**EXERCISE OBJECTIVE**. Please retype the entries below word for word, passing over every picture.

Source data
*** Begin section ***
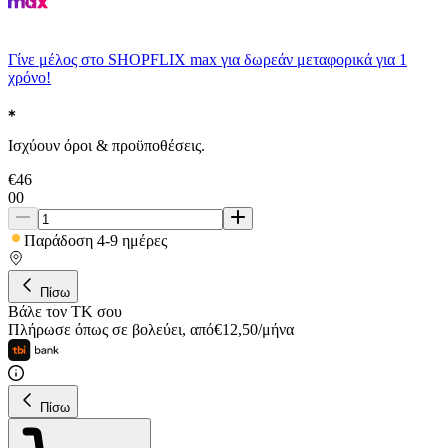
Γίνε μέλος στο SHOPFLIX max για δωρεάν μεταφορικά για 1
χρόνο!
Ισχύουν όροι & προϋποθέσεις.
€
46
00
Παράδοση 4-9 ημέρες
Πίσω
Βάλε τον ΤΚ σου
Πλήρωσε όπως σε βολεύει
,
από
€
12,50
/
μήνα
Πίσω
*** End section ***
**EXPECTED OUTPUT**.
Γίνε μέλος στο SHOPFLIX max για δωρεάν μεταφορικά για 1
χρόνο!
Ισχύουν όροι & προϋποθέσεις.
€
46
00
Παράδοση 4-9 ημέρες
Πίσω
Βάλε τον ΤΚ σου
Πλήρωσε όπως σε βολεύει
,
από
€
12,50
/
μήνα
Πίσω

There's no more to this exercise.